Look for "tiền" in each line of the records, and copy the lines that have it.

§ Excerpted records
*** Begin section ***

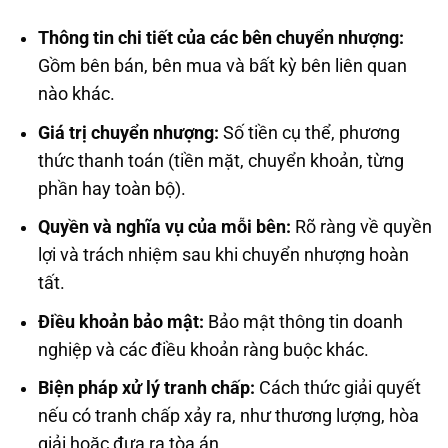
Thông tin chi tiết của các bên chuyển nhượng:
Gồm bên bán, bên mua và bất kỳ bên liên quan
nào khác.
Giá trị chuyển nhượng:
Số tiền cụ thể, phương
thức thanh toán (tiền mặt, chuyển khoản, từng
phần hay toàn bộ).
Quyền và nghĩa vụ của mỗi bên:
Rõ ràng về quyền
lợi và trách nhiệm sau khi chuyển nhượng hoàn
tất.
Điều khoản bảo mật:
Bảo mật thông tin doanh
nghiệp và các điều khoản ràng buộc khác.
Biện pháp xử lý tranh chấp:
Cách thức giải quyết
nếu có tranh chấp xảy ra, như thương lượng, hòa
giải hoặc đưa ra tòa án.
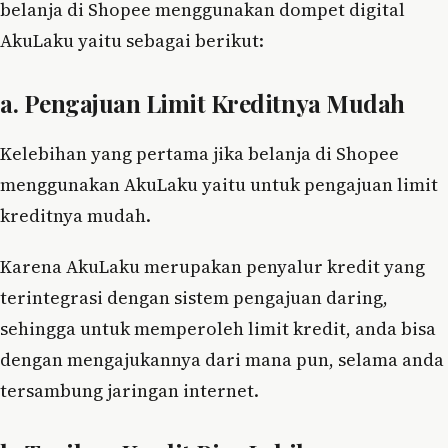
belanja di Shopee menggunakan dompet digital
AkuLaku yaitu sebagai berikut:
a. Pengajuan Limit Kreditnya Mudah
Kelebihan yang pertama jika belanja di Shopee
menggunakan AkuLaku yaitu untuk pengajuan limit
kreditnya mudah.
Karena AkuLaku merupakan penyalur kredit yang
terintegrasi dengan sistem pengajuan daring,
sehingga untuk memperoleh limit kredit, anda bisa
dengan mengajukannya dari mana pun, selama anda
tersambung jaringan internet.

*** End section ***

§ Reply to the exercise
Số tiền cụ thể, phương
thức thanh toán (tiền mặt, chuyển khoản, từng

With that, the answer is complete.